In the gospel of Luke, Christ once reported a climate pattern in Israel.1 Alaska’s southeast temperate coastal rainforest corroborates His claims, illustrating once again how true science confirms the Bible.
Most rainforests are tropical, but not all. By definition, the term “tropical” means hot, referring to the warm temperatures of the tropics. However, the word “rainforest” refers to a forested region that receives at least 100 inches per year of rainfall. Thus, if a forested region receives this level of rainfall yet is not hot enough year-round to be tropical, its milder climate makes it a temperate rainforest. And if it is located on a coastline (like Alaska’s southeastern coast), it’s a coastal temperate rainforest.

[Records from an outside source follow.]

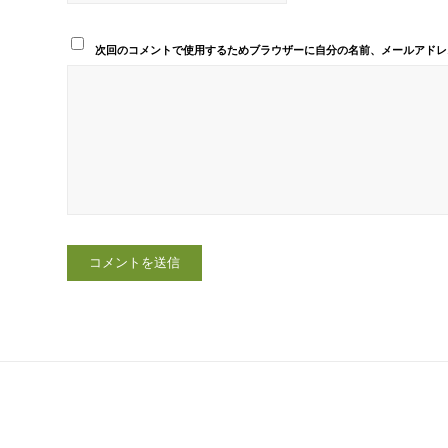
次回のコメントで使用するためブラウザーに自分の名前、メールアドレ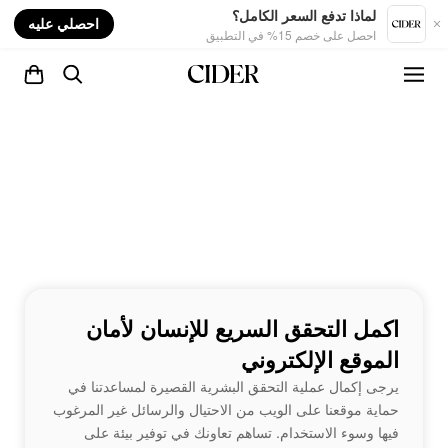
nt
لماذا تدفع السعر الكامل؟
احصلي عليه
احصل على خصم 15% في التطبيق
اكمل التحقق السريع للإنسان لأمان
الموقع الإلكتروني
يرجى إكمال عملية التحقق البشرية القصيرة لمساعدتنا في
حماية موقعنا على الويب من الاحتيال والرسائل غير المرغوب
فيها وسوء الاستخدام. تساهم تعاونك في توفير بيئة على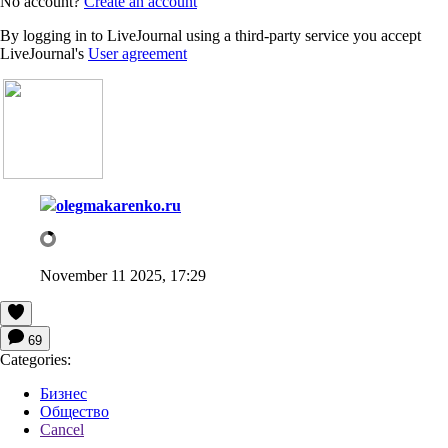
No account?
Create an account
By logging in to LiveJournal using a third-party service you accept
LiveJournal's
User agreement
olegmakarenko.ru
November 11 2025, 17:29
69
Categories:
Бизнес
Общество
Cancel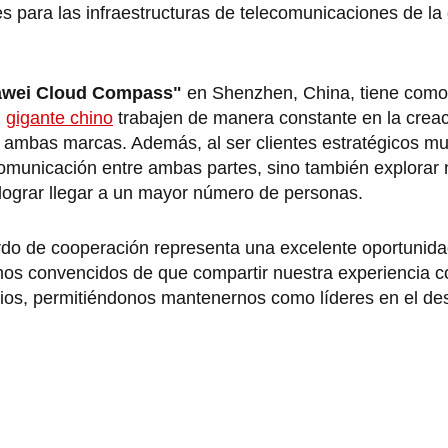
ves para las infraestructuras de telecomunicaciones de l
wei Cloud Compass"
en Shenzhen, China, tiene como 
l
gigante chino
trabajen de manera constante en la crea
 a ambas marcas. Además, al ser clientes estratégicos m
 comunicación entre ambas partes, sino también explorar
 lograr llegar a un mayor número de personas.
do de cooperación representa una excelente oportunida
mos convencidos de que compartir nuestra experiencia co
dios, permitiéndonos mantenernos como líderes en el des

Usually land next to a seacoast—such as shore-land by an ocean or a large saltwater sea like the Mediterranean—has mild temperatures year-round. The coastal saltwater moderates the land temperatures of the land it touches, absorbing excess heat during warmer weather and radiating heat during cooler weather.

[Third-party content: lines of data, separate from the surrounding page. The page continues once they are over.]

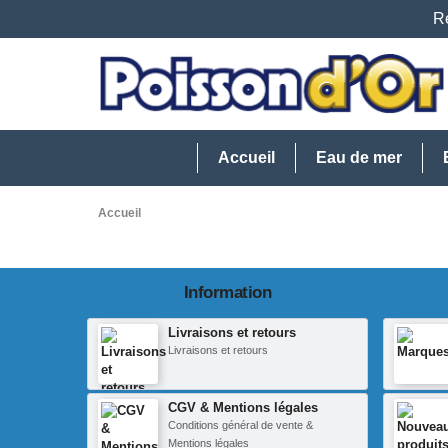
Re
Accueil
Eau de mer
Accueil
Information
Livraisons et retours
Livraisons et retours
CGV & Mentions légales
Conditions général de vente &
Mentions légales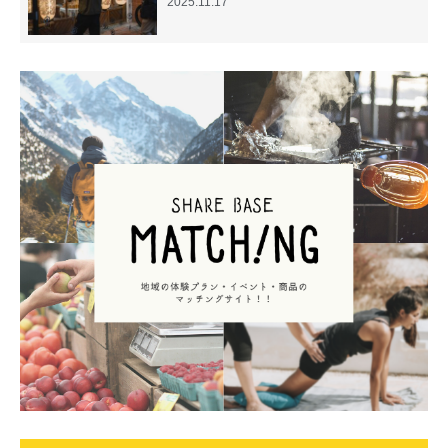
2025.11.17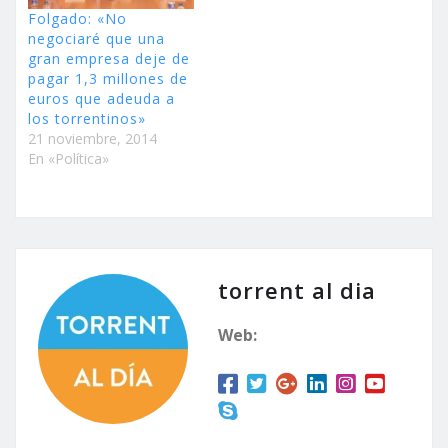
Folgado: «No
negociaré que una
gran empresa deje de
pagar 1,3 millones de
euros que adeuda a
los torrentinos»
21 noviembre, 2014
En «Política»
torrent al dia
Web:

These conditions explain the relatively mild weather of Southeast Alaska. It is considered a rainforest but not a tropical rainforest. What explains its huge quantities of annual rainfall, routinely receiving more than 100 inches (and sometimes much more!) of precipitation per year?

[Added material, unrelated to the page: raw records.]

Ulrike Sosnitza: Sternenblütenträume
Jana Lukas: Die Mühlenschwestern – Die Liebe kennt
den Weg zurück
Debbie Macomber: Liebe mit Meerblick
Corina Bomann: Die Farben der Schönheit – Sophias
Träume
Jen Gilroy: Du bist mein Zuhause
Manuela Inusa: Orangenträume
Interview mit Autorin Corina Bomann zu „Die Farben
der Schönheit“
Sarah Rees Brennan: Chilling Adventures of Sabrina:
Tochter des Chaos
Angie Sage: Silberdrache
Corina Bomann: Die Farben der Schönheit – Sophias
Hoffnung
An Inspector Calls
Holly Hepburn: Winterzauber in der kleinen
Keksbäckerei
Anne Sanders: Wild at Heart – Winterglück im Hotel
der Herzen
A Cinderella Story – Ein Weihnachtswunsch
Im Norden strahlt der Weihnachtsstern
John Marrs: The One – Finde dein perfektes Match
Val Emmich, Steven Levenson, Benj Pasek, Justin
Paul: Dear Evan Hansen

The answer is a phenomenon called orographic precipitation. This refers to how a mountain (or piedmont) range blocks free passage of rainclouds moving from ocean to coastland, forcing them upward and over the mountains. The process causes rainclouds to dump out most of their rain on the mountain slopes before they reach the other side of the mountain.2
Although it likely bypasses the casual reader, this climate pattern was alluded to by the Creator Himself during His public ministry. The Lord’s climate pattern observations were recorded for us by Luke, the empirical science-trained gospel writer:
Then He also said to the multitudes, “When you see a cloud rising out of the west, immediately you say, ‘A shower is coming’; and so it is. And when you see the south wind blow, you say, ‘There will be hot weather’; and there is.”1
The land of Israel is located on the eastern shore of the Mediterranean Sea. Evaporated saltwater pumps loads of moisture-laden air into the clouds floating above that sea. These rainclouds are often blown eastward over Israel, eventually bumping into the Judean foothills. This mountain-like piedmont range separates Israel’s coastland from the Jordan River and the trans-Jordanian highlands, causing the rain to spill on the coastal plain before being pushed eastward over the Judean mountains.3
In contrast, winds blowing from the Negev Desert south of Israel would be dry, hot, and likely rainless. The Negev’s dryness is due to a lack of atmospheric moisture in the Dead Sea area and the arid Sinai Peninsula farther south. At times when desert surface and air temperatures are 100oF or hotter, dry air blows from those locations and routinely produces the hot weather that Christ called the “south wind.”1,4
Again we have an account where the Bible reports scientifically relevant details. Our Lord knew exactly what He was talking about. Surely Luke would have appreciated the orographic weather patterns of Southeast Alaska’s rainforests.
References
- Luke 12:54-55.
- Kricher, J. C. 1993. Ecology of Western Forests. Boston, MA: Houghton Mifflin, 45; Eppenbach, S. 1997. Alaska’s Southeast: Touring the Inside Passage, 6th ed. Guilford, CT: Globe Pequot, 27-31. I thank Dr. Tim Clarey for his help with this article.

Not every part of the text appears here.